_Problem to work on_
Below are the records. Retype exactly the lines between the lines holding "ués de un microblading" and "mais sinto falta", inclusive.

++++ Supplied data ++++

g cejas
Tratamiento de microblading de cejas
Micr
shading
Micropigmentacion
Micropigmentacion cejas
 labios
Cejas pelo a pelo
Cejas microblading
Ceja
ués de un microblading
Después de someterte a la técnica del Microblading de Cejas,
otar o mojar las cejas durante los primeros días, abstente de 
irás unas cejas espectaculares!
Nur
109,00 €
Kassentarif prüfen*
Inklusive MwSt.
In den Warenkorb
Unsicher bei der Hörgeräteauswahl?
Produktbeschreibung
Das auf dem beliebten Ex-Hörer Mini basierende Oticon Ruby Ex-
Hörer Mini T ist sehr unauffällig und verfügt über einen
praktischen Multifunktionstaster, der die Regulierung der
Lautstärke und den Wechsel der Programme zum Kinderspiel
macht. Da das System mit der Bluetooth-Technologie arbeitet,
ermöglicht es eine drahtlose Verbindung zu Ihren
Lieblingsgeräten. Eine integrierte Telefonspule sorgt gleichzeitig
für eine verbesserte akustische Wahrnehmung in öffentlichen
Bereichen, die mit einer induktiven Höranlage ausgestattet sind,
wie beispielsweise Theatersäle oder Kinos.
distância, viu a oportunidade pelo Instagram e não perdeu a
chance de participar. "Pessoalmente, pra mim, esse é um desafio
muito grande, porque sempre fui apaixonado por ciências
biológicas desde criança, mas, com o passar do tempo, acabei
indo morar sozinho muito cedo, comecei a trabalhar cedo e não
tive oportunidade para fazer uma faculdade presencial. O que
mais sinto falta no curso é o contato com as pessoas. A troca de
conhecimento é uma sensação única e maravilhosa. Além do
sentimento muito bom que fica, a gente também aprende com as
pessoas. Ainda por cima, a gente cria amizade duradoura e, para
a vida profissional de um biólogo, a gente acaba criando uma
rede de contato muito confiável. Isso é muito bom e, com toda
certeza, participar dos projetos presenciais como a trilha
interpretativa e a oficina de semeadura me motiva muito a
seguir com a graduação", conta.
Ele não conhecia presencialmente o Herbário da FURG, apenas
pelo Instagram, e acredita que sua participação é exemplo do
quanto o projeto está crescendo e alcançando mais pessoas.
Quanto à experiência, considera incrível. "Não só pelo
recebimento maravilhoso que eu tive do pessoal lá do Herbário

++++

_Expected answer_
ués de un microblading
Después de someterte a la técnica del Microblading de Cejas,
otar o mojar las cejas durante los primeros días, abstente de 
irás unas cejas espectaculares!
Nur
109,00 €
Kassentarif prüfen*
Inklusive MwSt.
In den Warenkorb
Unsicher bei der Hörgeräteauswahl?
Produktbeschreibung
Das auf dem beliebten Ex-Hörer Mini basierende Oticon Ruby Ex-
Hörer Mini T ist sehr unauffällig und verfügt über einen
praktischen Multifunktionstaster, der die Regulierung der
Lautstärke und den Wechsel der Programme zum Kinderspiel
macht. Da das System mit der Bluetooth-Technologie arbeitet,
ermöglicht es eine drahtlose Verbindung zu Ihren
Lieblingsgeräten. Eine integrierte Telefonspule sorgt gleichzeitig
für eine verbesserte akustische Wahrnehmung in öffentlichen
Bereichen, die mit einer induktiven Höranlage ausgestattet sind,
wie beispielsweise Theatersäle oder Kinos.
distância, viu a oportunidade pelo Instagram e não perdeu a
chance de participar. "Pessoalmente, pra mim, esse é um desafio
muito grande, porque sempre fui apaixonado por ciências
biológicas desde criança, mas, com o passar do tempo, acabei
indo morar sozinho muito cedo, comecei a trabalhar cedo e não
tive oportunidade para fazer uma faculdade presencial. O que
mais sinto falta no curso é o contato com as pessoas. A troca de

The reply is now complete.